Related
Look at this statement taken from The examples from Tony Hoare's seminal 1978 paper:
Go's design was strongly influenced by Hoare's paper. Although Go differs significantly from the example language used in the paper, the examples still translate rather easily. The biggest difference apart from syntax is that Go models the conduits of concurrent communication explicitly as channels, while the processes of Hoare's language send messages directly to each other, similar to Erlang. Hoare hints at this possibility in section 7.3, but with the limitation that "each port is connected to exactly one other port in another process", in which case it would be a mostly syntactic difference.
I'm confused.
Processes in Hoare's language communicate directly to each other. Go routines communicate also directly to each other but using channels.
So what impact has the limitation in golang. What is the real difference?
The answer requires a fuller understanding of Hoare's work on CSP. The progression of his work can be summarised in three stages:
based on Dijkstra's semaphore's, Hoare developed monitors. These are as used in Java, except Java's implementation contains a mistake (see Welch's article Wot No Chickens). It's unfortunate that Java ignored Hoare's later work.
CSP grew out of this. Initially, CSP required direct exchange from process A to process B. This rendezvous approach is used by Ada and Erlang.

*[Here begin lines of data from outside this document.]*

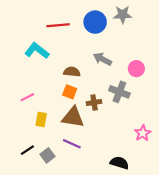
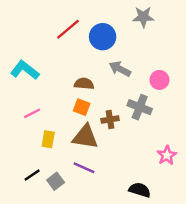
blue circle: (95, 22) -> (103, 37), moved
red line: (58, 25) -> (68, 29), turned -35
cyan L-shape: (37, 51) -> (25, 70), moved

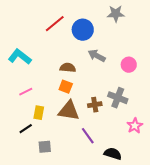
gray cross: (140, 107) -> (118, 98), moved
brown cross: (110, 119) -> (95, 105), moved
purple line: (84, 168) -> (88, 136), moved, turned 30
black line: (32, 175) -> (26, 129), moved
gray square: (56, 181) -> (45, 147), turned 32

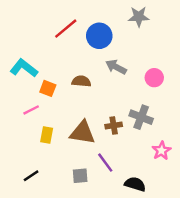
orange square: (66, 87) -> (48, 88), moved
black line: (26, 129) -> (31, 176), moved
gray square: (45, 147) -> (80, 176), moved

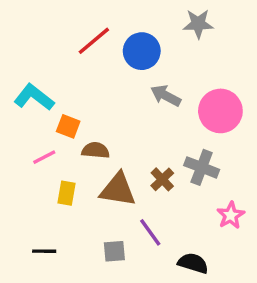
pink circle: (154, 78) -> (220, 111), size x1.6
brown semicircle: (81, 81) -> (96, 150), moved
brown cross: (114, 125) -> (162, 179), turned -35
black line: (31, 176) -> (44, 251), turned 35

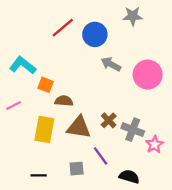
pink line: (44, 157) -> (13, 105), moved
gray cross: (202, 167) -> (133, 130), moved
yellow rectangle: (66, 193) -> (44, 130), size x1.6
black line: (44, 251) -> (39, 175), moved

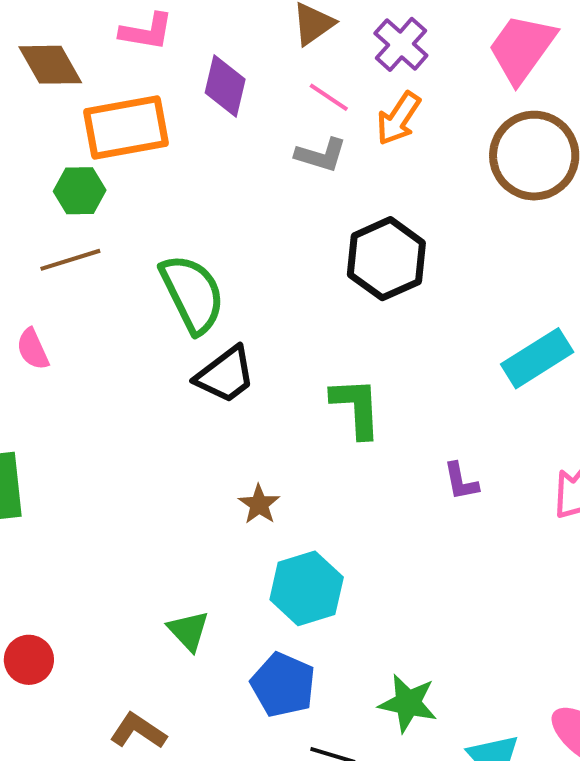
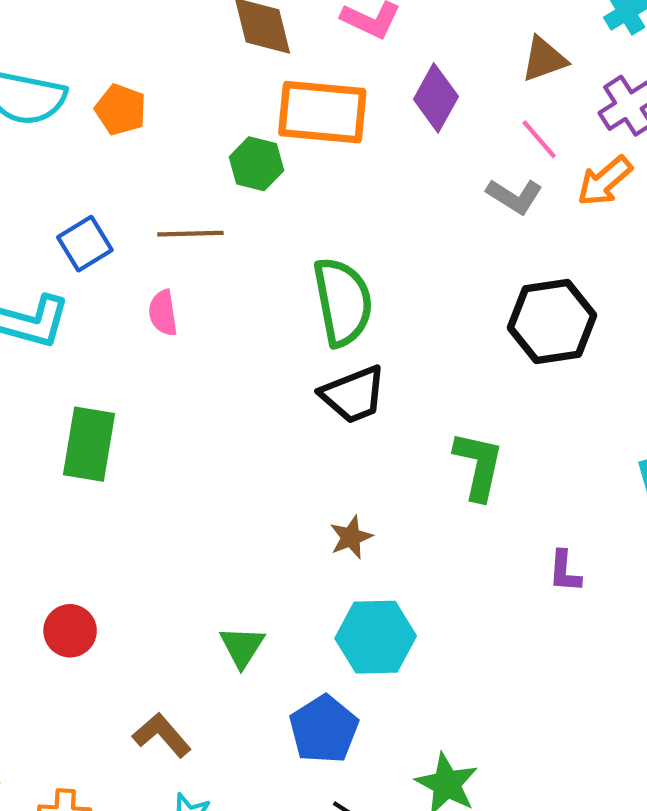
brown line: (70, 260) -> (190, 234), moved

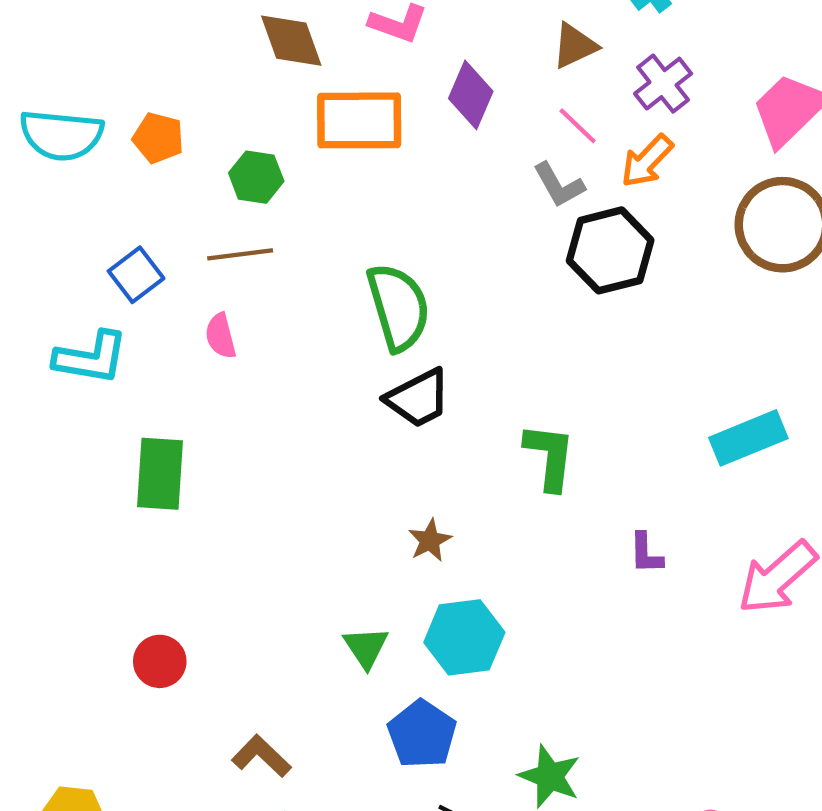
green hexagon: (256, 164) -> (256, 177), moved
gray L-shape: (515, 196) -> (559, 185), turned 34
black hexagon: (552, 321) -> (610, 250), moved
green triangle: (242, 647) -> (366, 647), moved

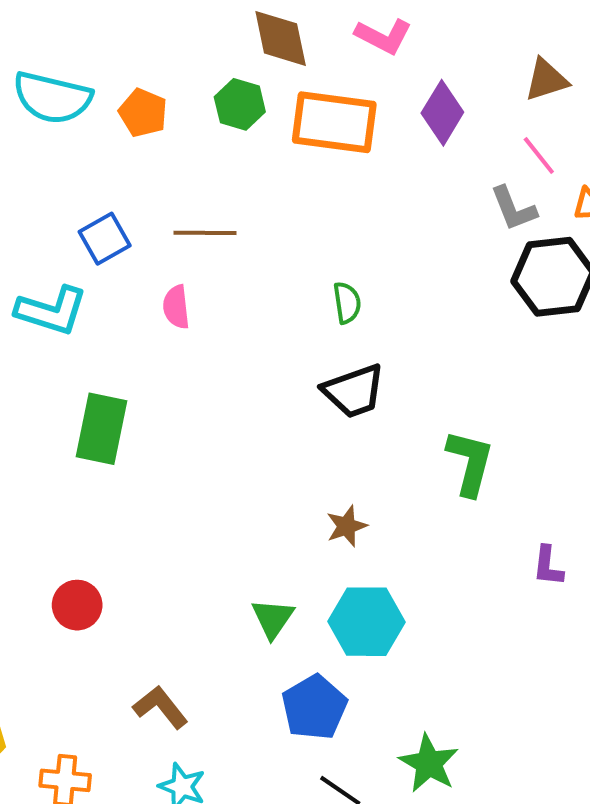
green hexagon: (256, 177) -> (240, 104), moved
green semicircle: (398, 307) -> (347, 303), size x0.5

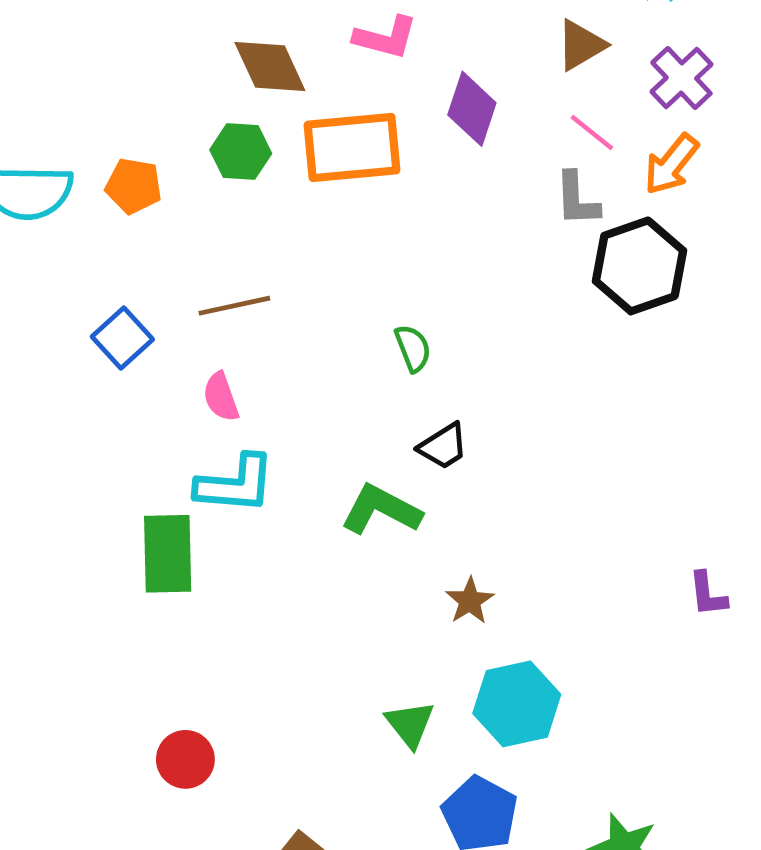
gray L-shape: (513, 209) -> (577, 199), turned 32
cyan L-shape: (52, 311) -> (235, 484), moved
black trapezoid: (354, 391) -> (443, 446), size x0.7
green L-shape: (470, 463) -> (381, 510), moved, turned -64

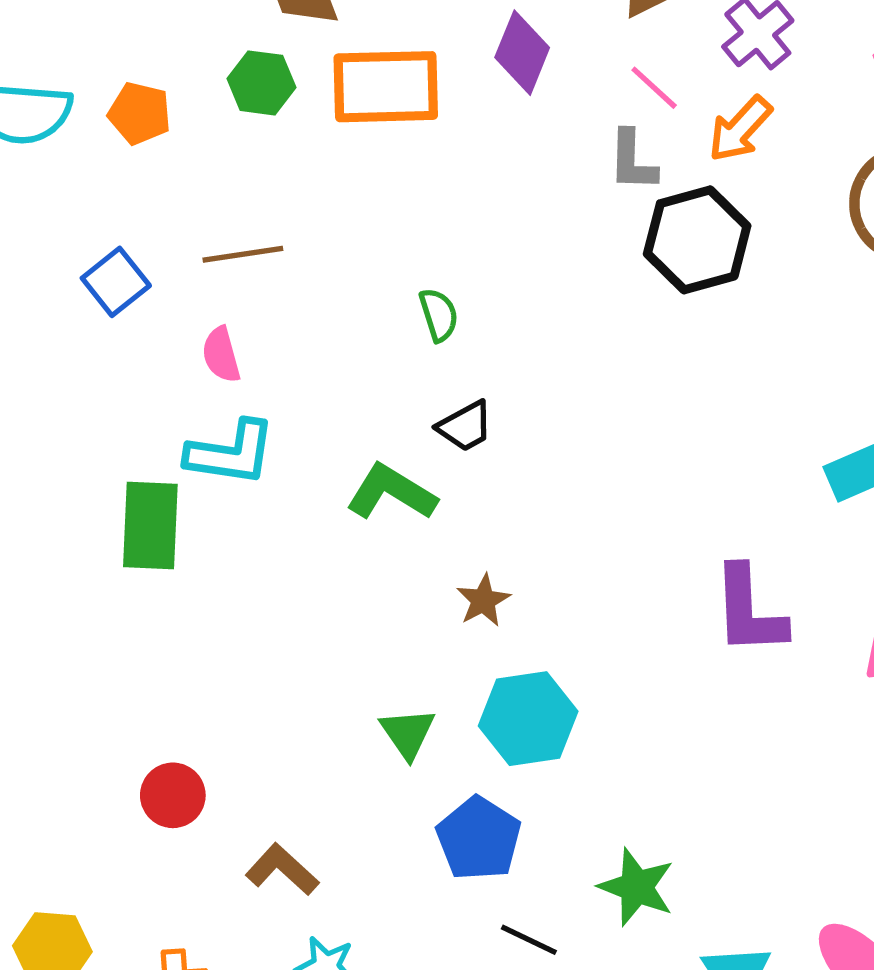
purple L-shape: (708, 594) -> (749, 611), size x1.8
red circle: (185, 759) -> (173, 795), moved

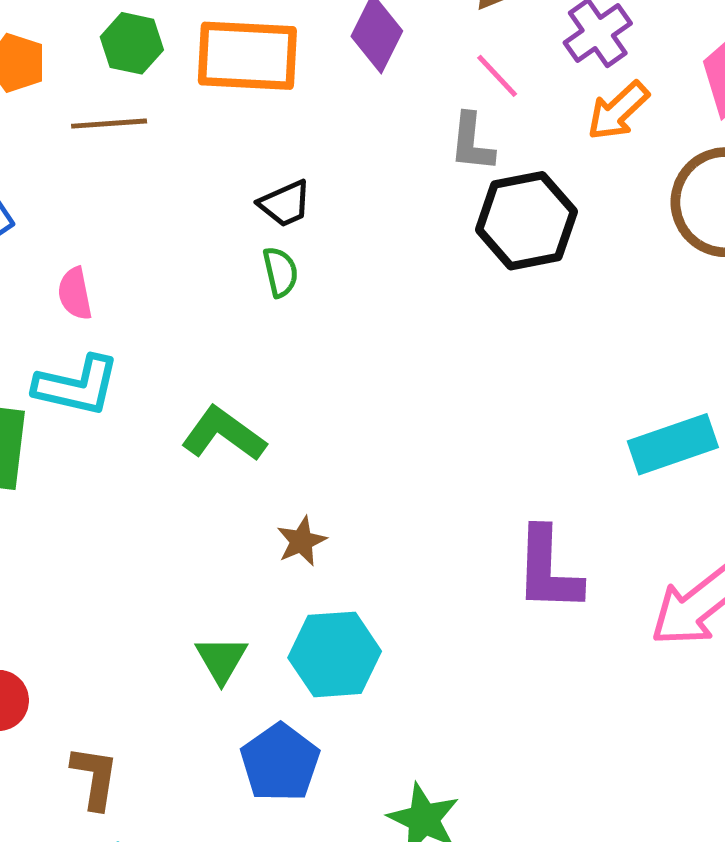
orange arrow: (740, 129) -> (618, 111), moved
brown line: (243, 254) -> (109, 124), moved
black trapezoid: (465, 426) -> (285, 204), moved
brown L-shape: (282, 870) -> (95, 777), turned 52

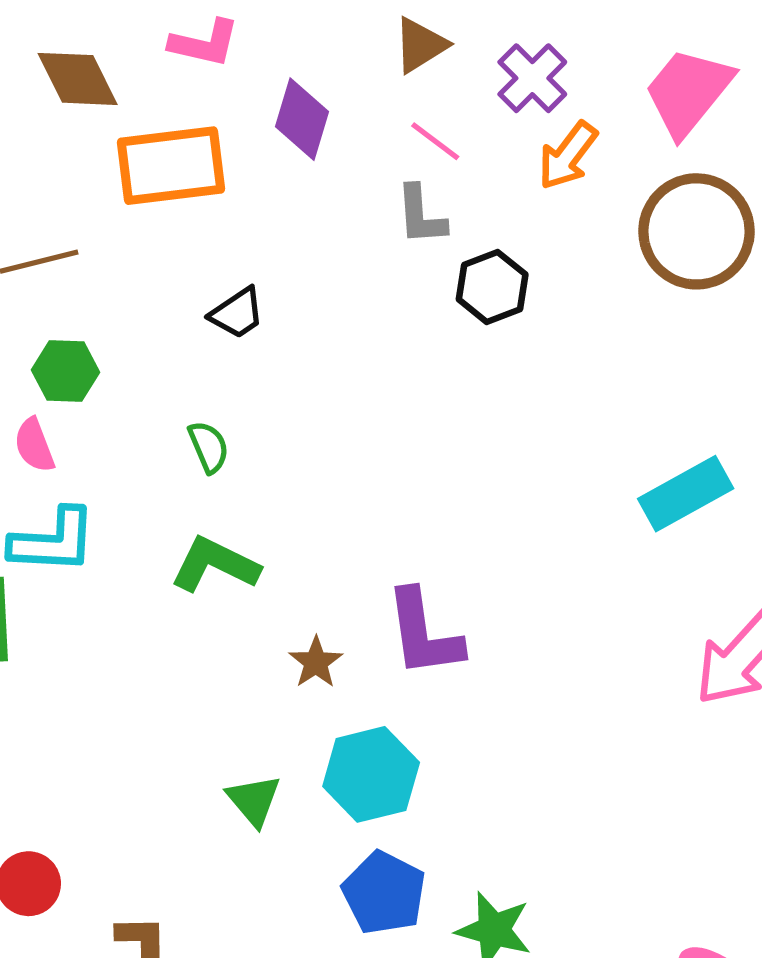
green hexagon: (132, 43) -> (65, 371), moved
black hexagon: (526, 221) -> (492, 287), size x0.7
green semicircle: (280, 272) -> (209, 447), moved
purple L-shape: (548, 570) -> (424, 633), moved
blue pentagon: (280, 763) -> (384, 893), moved

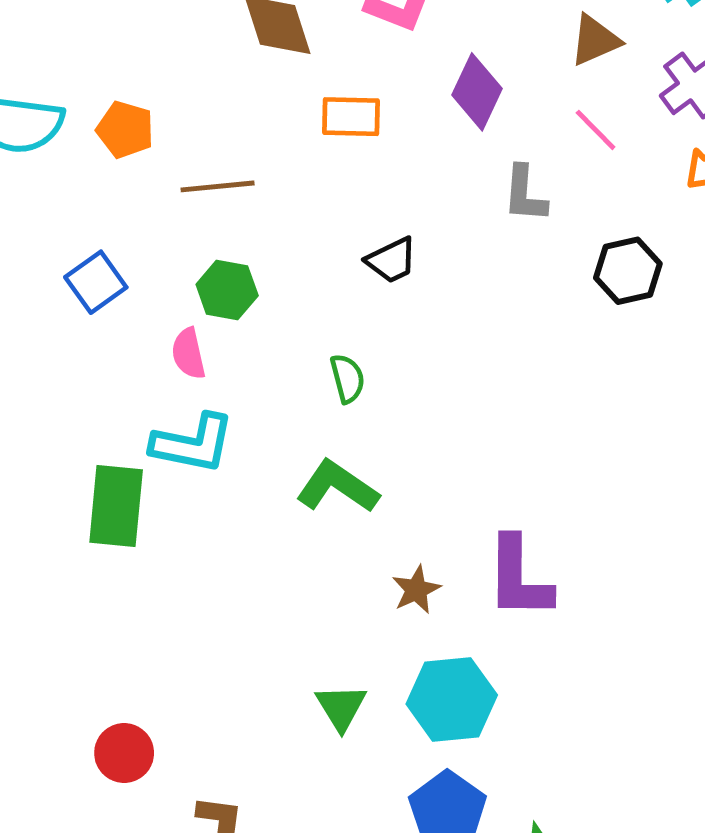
orange rectangle: (171, 166) -> (351, 117), size x0.6
gray L-shape: (421, 215) -> (525, 194), moved

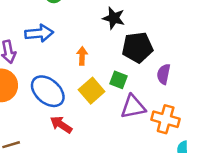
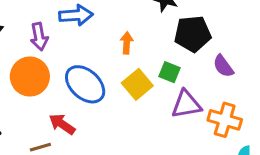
purple semicircle: (164, 74) -> (223, 66), turned -48
red arrow: (61, 125) -> (62, 124), moved

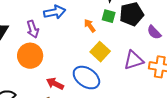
orange arrow: (127, 43) -> (90, 26), turned -32
green square: (170, 72) -> (109, 16), moved
blue ellipse: (85, 84) -> (86, 78), moved

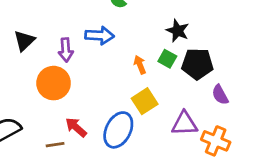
blue ellipse: (86, 78) -> (118, 130), turned 68

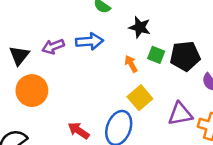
black star: (178, 31) -> (140, 27), moved
purple arrow: (66, 50) -> (53, 46), moved, turned 80
orange circle: (54, 83) -> (32, 91), moved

CSP was completed by 1985, when his Book was first published. This final version of CSP includes channels as used in Go. Along with Hoare's team at Oxford, David May concurrently developed Occam, a language deliberately intended to blend CSP into a practical programming language. CSP and Occam influenced each other (for example in The Laws of Occam Programming). For years, Occam was only available on the Transputer processor, which had its architecture tailored to suit CSP. More recently, Occam has developed to target other processors and has also absorbed Pi calculus, along with other general synchronisation primitives.
So, to answer the original question, it is probably helpful to compare Go with both CSP and Occam.
Channels: CSP, Go and Occam all have the same semantics for channels. In addition, Go makes it easy to add buffering into channels (Occam does not).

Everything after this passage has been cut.